It is summer in St. Petersburg, 1868, and Investigating Magistrate Porfiry Petrovich has no shortage of murders to solve. As with his earlier "The Gentle Axe," British crime novelist R. N. Morris begins this superb new historical thriller with a splendid set-piece: A doctor returns home on a scorching Saturday afternoon, bringing his wife and son a box of quickly-melting chocolates. The two eat their odd treats in the shade of the porch, and within minutes, their poisoned bodies slump on the floor like soiled towels discarded by bathers. And so a new mystery begins.
 
Morris displays three talents that make his books intensely enjoyable mysteries as well as finely wrought novels. The most immediate and striking is his flair for period setting and thick atmosphere. The stink and swelter of St. Petersburg in summer fills these pages with a ripe noxiousness that makes heinous murders seem as fresh as roses. It's delightfully unwholesome.
 
Second is Morris's deft hand with plotting. Of course it looks like the doctor did it from the book's first pages, but Porfiry Petrovich's investigation quickly turns up a crop of possible culprits from a field of potential motives. The elegant chocolate shop may harbor a den of would-be revolutionaries; an aging colonel may have debauched the wrong man's haughty daughter; or there might be a plot incubated within the halls of government and hidden in the cesspool of a backstreet asylum. Each potential path and each ruddy herring is so good it could animate a whole novel of its own.
 
But Morris's talent for character is surely his strongest. Porfiry Petrovich is a wonder of a protagonist: intuitive, evasive, ironic, and--oddly--often kind. In this book he's joined by an idealistic apprentice to whom he unveils both a portion of his investigative insight and some measure of his acceptance of humanity's inevitable weaknesses.

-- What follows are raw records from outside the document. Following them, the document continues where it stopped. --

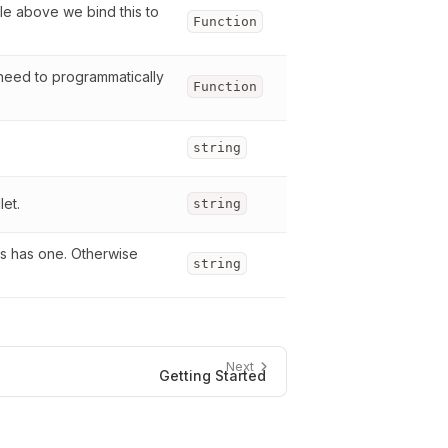
le above we bind this to 
Function
 need to programmatically 
Function
string
let.
string
s has one. Otherwise 
string
Next
Getting Started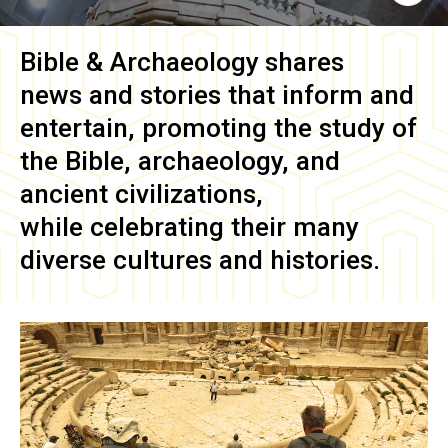
Bible & Archaeology
shares
news and stories that inform and
entertain, promoting the study of
the Bible, archaeology, and
ancient civilizations,
while celebrating their many
diverse cultures and histories.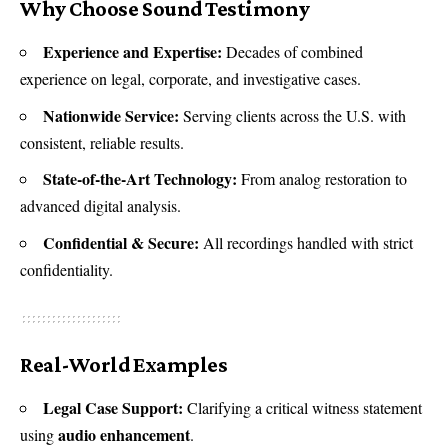
Why Choose Sound Testimony
Experience and Expertise:
Decades of combined
experience on legal, corporate, and investigative cases.
Nationwide Service:
Serving clients across the U.S. with
consistent, reliable results.
State-of-the-Art Technology:
From analog restoration to
advanced digital analysis.
Confidential & Secure:
All recordings handled with strict
confidentiality.
Real-World Examples
Legal Case Support:
Clarifying a critical witness statement
audio enhancement
using
.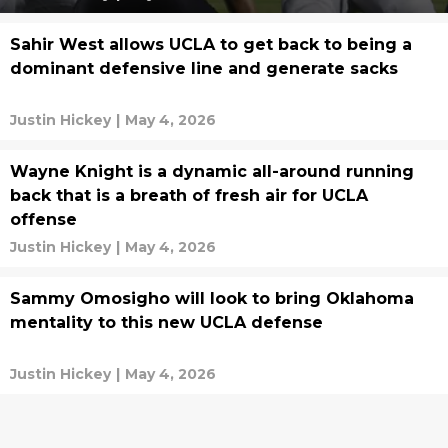
Sahir West allows UCLA to get back to being a
dominant defensive line and generate sacks
Justin Hickey
|
May 4, 2026
Wayne Knight is a dynamic all-around running
back that is a breath of fresh air for UCLA
offense
Justin Hickey
|
May 4, 2026
Sammy Omosigho will look to bring Oklahoma
mentality to this new UCLA defense
Justin Hickey
|
May 4, 2026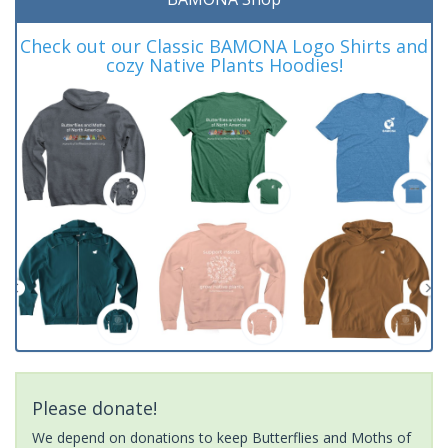
Check out our Classic BAMONA Logo Shirts and
cozy Native Plants Hoodies!
Please donate!
We depend on donations to keep Butterflies and Moths of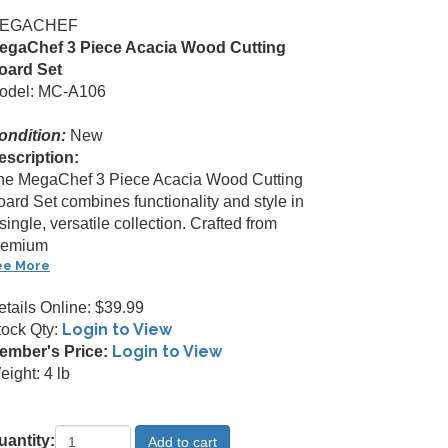
EGACHEF
egaChef 3 Piece Acacia Wood Cutting
oard Set
odel: MC-A106
ondition:
New
escription:
he MegaChef 3 Piece Acacia Wood Cutting
oard Set combines functionality and style in
single, versatile collection. Crafted from
remium
ee More
etails Online: $39.99
Login to View
tock Qty:
Login to View
ember's Price:
ight: 4 lb
uantity: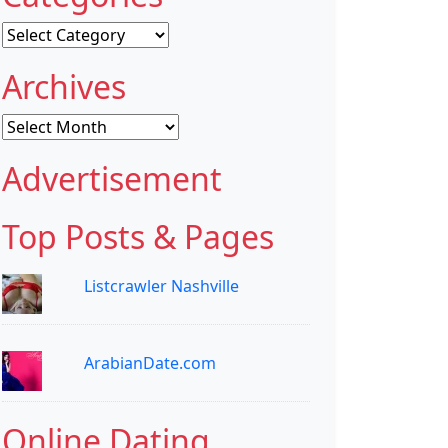
Categories
Archives
Archives
Advertisement
Top Posts & Pages
Listcrawler Nashville
ArabianDate.com
Online Dating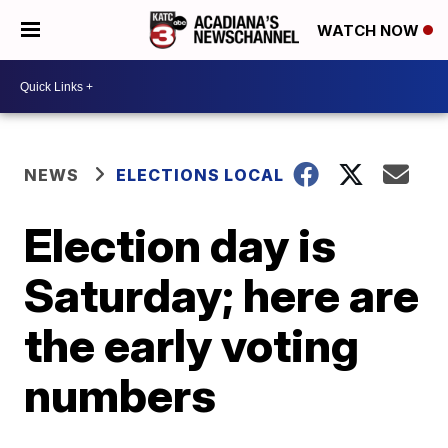
WATCH NOW
NEWS
ELECTIONS LOCAL
Election day is
Saturday; here are
the early voting
numbers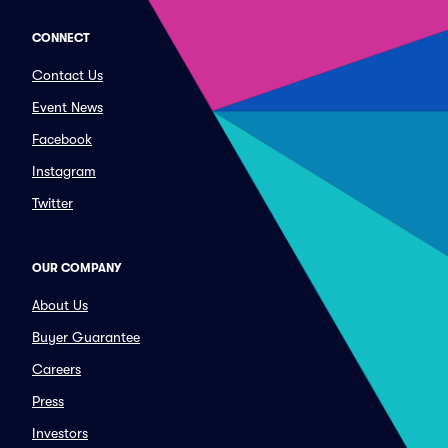
CONNECT
Contact Us
Event News
Facebook
Instagram
Twitter
OUR COMPANY
About Us
Buyer Guarantee
Careers
Press
Investors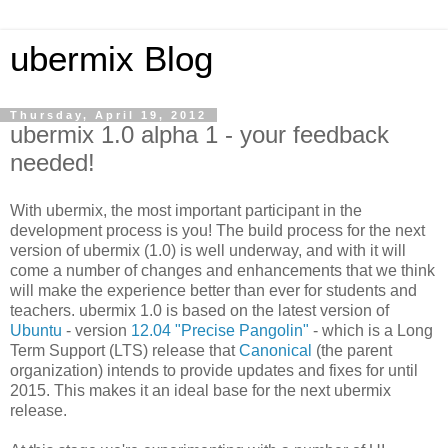
ubermix Blog
Thursday, April 19, 2012
ubermix 1.0 alpha 1 - your feedback
needed!
With ubermix, the most important participant in the
development process is you! The build process for the next
version of ubermix (1.0) is well underway, and with it will
come a number of changes and enhancements that we think
will make the experience better than ever for students and
teachers. ubermix 1.0 is based on the latest version of
Ubuntu
- version
12.04 "Precise Pangolin"
- which is a Long
Term Support (LTS) release that
Canonical
(the parent
organization) intends to provide updates and fixes for until
2015. This makes it an ideal base for the next ubermix
release.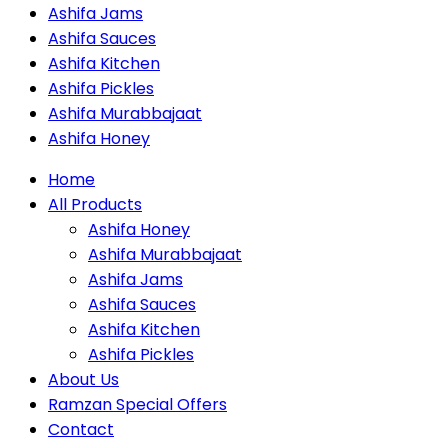
Ashifa Jams
Ashifa Sauces
Ashifa Kitchen
Ashifa Pickles
Ashifa Murabbajaat
Ashifa Honey
Home
All Products
Ashifa Honey
Ashifa Murabbajaat
Ashifa Jams
Ashifa Sauces
Ashifa Kitchen
Ashifa Pickles
About Us
Ramzan Special Offers
Contact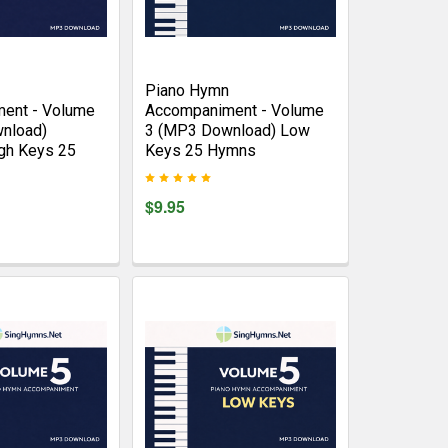
Piano Hymn
ent - Volume
Accompaniment - Volume
nload)
3 (MP3 Download) Low
gh Keys 25
Keys 25 Hymns
$9.95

The back-and-forth between the seasoned "critic of murder" and the awkward, youthful firebrand offers sharp delight, and much enjoyment is found in sifting Porfiry Petrovich's words for their grains of truth and the subtle hand of psychological manipulation. While the magistrate is busy solving his murders, the reader enjoys the added task of trying to solve the magistrate.
 
Don't deny yourself the joys of Morris's "The Gentle Axe," and don't hesitate to continue on with "A Vengeful Longing." Read both and clamor about them to your reading friends. If we're very good, and if St. Petersburg's citizens remain very wicked, we can hope to enjoy future novels from R. N. Morris and spend future seasons in Petersburg with the incomparable Porfiry Petrovich.